• Material for the task:
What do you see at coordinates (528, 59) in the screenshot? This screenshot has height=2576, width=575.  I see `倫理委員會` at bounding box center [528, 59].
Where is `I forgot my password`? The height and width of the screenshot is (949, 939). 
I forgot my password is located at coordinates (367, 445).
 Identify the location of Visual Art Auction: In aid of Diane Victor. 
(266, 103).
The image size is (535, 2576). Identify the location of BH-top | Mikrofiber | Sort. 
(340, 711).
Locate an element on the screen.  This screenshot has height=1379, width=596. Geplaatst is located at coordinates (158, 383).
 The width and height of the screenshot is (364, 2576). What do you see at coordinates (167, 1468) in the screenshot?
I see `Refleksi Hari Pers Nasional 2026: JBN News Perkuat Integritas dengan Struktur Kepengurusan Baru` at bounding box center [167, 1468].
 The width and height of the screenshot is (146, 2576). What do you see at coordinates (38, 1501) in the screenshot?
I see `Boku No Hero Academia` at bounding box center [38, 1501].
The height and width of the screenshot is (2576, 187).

• What you are asked to do: Leaving nothing out, print each line above exactly.

• Solution to the problem:
What do you see at coordinates (528, 59) in the screenshot? This screenshot has height=2576, width=575.  I see `倫理委員會` at bounding box center [528, 59].
Where is `I forgot my password`? The height and width of the screenshot is (949, 939). 
I forgot my password is located at coordinates (367, 445).
 Identify the location of Visual Art Auction: In aid of Diane Victor. 
(266, 103).
The image size is (535, 2576). Identify the location of BH-top | Mikrofiber | Sort. 
(340, 711).
Locate an element on the screen.  This screenshot has height=1379, width=596. Geplaatst is located at coordinates (158, 383).
 The width and height of the screenshot is (364, 2576). What do you see at coordinates (167, 1468) in the screenshot?
I see `Refleksi Hari Pers Nasional 2026: JBN News Perkuat Integritas dengan Struktur Kepengurusan Baru` at bounding box center [167, 1468].
 The width and height of the screenshot is (146, 2576). What do you see at coordinates (38, 1501) in the screenshot?
I see `Boku No Hero Academia` at bounding box center [38, 1501].
The height and width of the screenshot is (2576, 187).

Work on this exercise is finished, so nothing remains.